What to produce: Please restate the records that follow word for word, omitting any images.

(Extracted page text data)
----

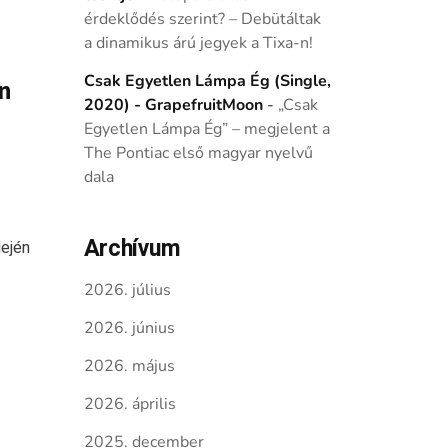
érdeklődés szerint? – Debütáltak
a dinamikus árú jegyek a Tixa-n!
Csak Egyetlen Lámpa Ég (Single,
en
2020) - GrapefruitMoon
-
„Csak
Egyetlen Lámpa Ég” – megjelent a
The Pontiac első magyar nyelvű
dala
Archívum
lején
2026. július
2026. június
2026. május
2026. április
2025. december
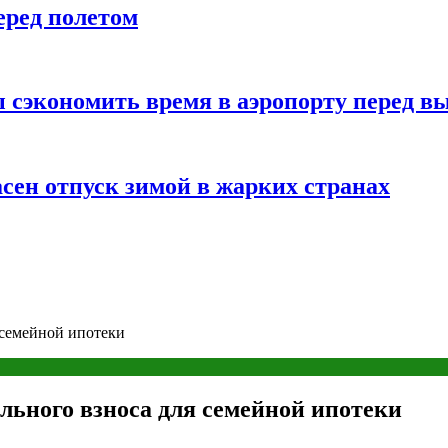
еред полетом
 сэкономить время в аэропорту перед в
сен отпуск зимой в жарких странах
 семейной ипотеки
ьного взноса для семейной ипотеки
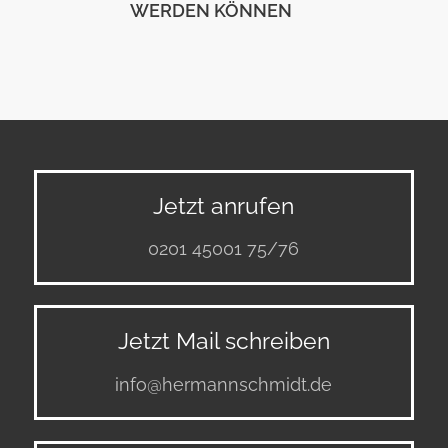
WERDEN KÖNNEN
Jetzt anrufen
0201 45001 75/76
Jetzt Mail schreiben
info@hermannschmidt.de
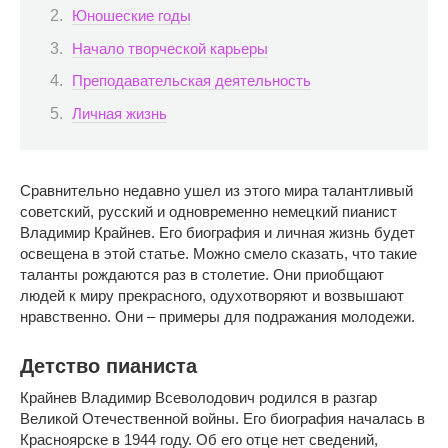
Юношеские годы
Начало творческой карьеры
Преподавательская деятельность
Личная жизнь
Сравнительно недавно ушел из этого мира талантливый
советский, русский и одновременно немецкий пианист
Владимир Крайнев. Его биография и личная жизнь будет
освещена в этой статье. Можно смело сказать, что такие
таланты рождаются раз в столетие. Они приобщают
людей к миру прекрасного, одухотворяют и возвышают
нравственно. Они – примеры для подражания молодежи.
Детство пианиста
Крайнев Владимир Всеволодович родился в разгар
Великой Отечественной войны. Его биография началась в
Красноярске в 1944 году. Об его отце нет сведений,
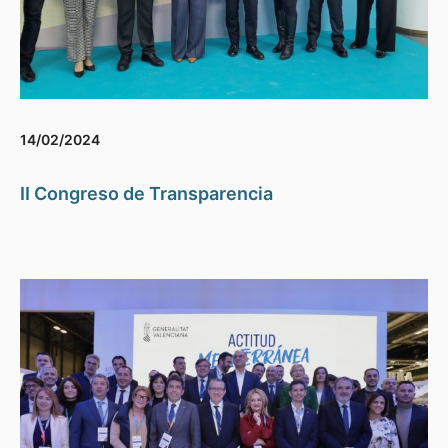
14/02/2024
II Congreso de Transparencia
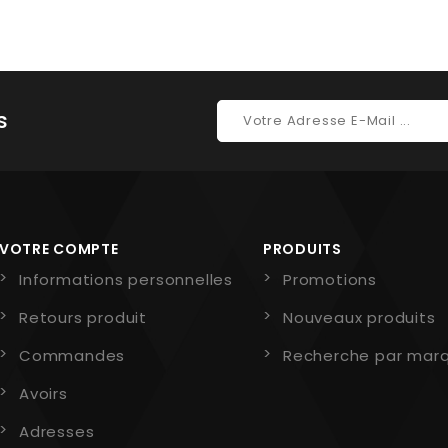
s
VOTRE COMPTE
PRODUITS
Informations personnelles
Promotions
Retours produit
Nouveaux produits
Commandes
Recherche par mar
Avoirs
Adresses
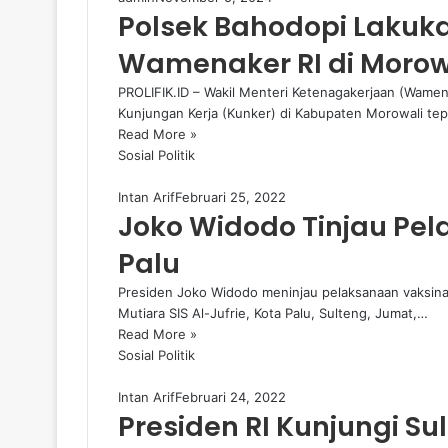
Polsek Bahodopi Laku
Wamenaker RI di Morow
PROLIFIK.ID – Wakil Menteri Ketenagakerjaan (Wame
Kunjungan Kerja (Kunker) di Kabupaten Morowali te
Read More »
Sosial Politik
Intan Arif
Februari 25, 2022
Joko Widodo Tinjau Pel
Palu
Presiden Joko Widodo meninjau pelaksanaan vaksinas
Mutiara SIS Al-Jufrie, Kota Palu, Sulteng, Jumat,…
Read More »
Sosial Politik
Intan Arif
Februari 24, 2022
Presiden RI Kunjungi Su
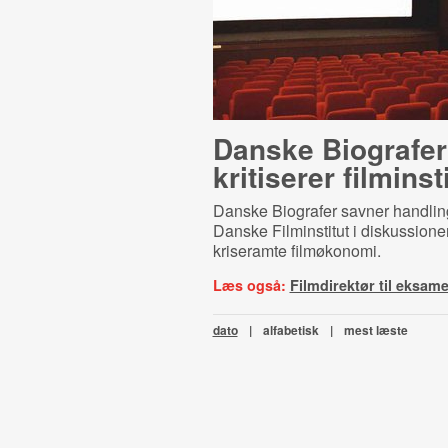
Danske Biografer
kritiserer filminst
Danske Biografer savner handling
Danske Filminstitut i diskussion
kriseramte filmøkonomi.
Læs også:
Filmdirektør til eksam
dato
|
alfabetisk
|
mest læste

----

Answer to this exercise:
érdeklődés szerint? – Debütáltak
a dinamikus árú jegyek a Tixa-n!
Csak Egyetlen Lámpa Ég (Single,
en
2020) - GrapefruitMoon
-
„Csak
Egyetlen Lámpa Ég” – megjelent a
The Pontiac első magyar nyelvű
dala
Archívum
lején
2026. július
2026. június
2026. május
2026. április
2025. december
еред полетом
 сэкономить время в аэропорту перед в
сен отпуск зимой в жарких странах
 семейной ипотеки
ьного взноса для семейной ипотеки
WERDEN KÖNNEN
Jetzt anrufen
0201 45001 75/76
Jetzt Mail schreiben
info@hermannschmidt.de
Юношеские годы
Начало творческой карьеры
Преподавательская деятельность
Личная жизнь
Сравнительно недавно ушел из этого мира талантливый
советский, русский и одновременно немецкий пианист
Владимир Крайнев. Его биография и личная жизнь будет
освещена в этой статье. Можно смело сказать, что такие
таланты рождаются раз в столетие. Они приобщают
людей к миру прекрасного, одухотворяют и возвышают
нравственно. Они – примеры для подражания молодежи.
Детство пианиста
Крайнев Владимир Всеволодович родился в разгар
Великой Отечественной войны. Его биография началась в
Красноярске в 1944 году. Об его отце нет сведений,
14/02/2024
II Congreso de Transparencia
s
VOTRE COMPTE
PRODUITS
Informations personnelles
Promotions
Retours produit
Nouveaux produits
Commandes
Recherche par mar
Avoirs
Adresses
Polsek Bahodopi Laku
Wamenaker RI di Morow
PROLIFIK.ID – Wakil Menteri Ketenagakerjaan (Wame
Kunjungan Kerja (Kunker) di Kabupaten Morowali te
Read More »
Sosial Politik
Intan Arif
Februari 25, 2022
Joko Widodo Tinjau Pel
Palu
Presiden Joko Widodo meninjau pelaksanaan vaksinas
Mutiara SIS Al-Jufrie, Kota Palu, Sulteng, Jumat,…
Read More »
Sosial Politik
Intan Arif
Februari 24, 2022
Presiden RI Kunjungi Su
Danske Biografer
kritiserer filminst
Danske Biografer savner handling
Danske Filminstitut i diskussion
kriseramte filmøkonomi.
Læs også:
Filmdirektør til eksam
dato
|
alfabetisk
|
mest læste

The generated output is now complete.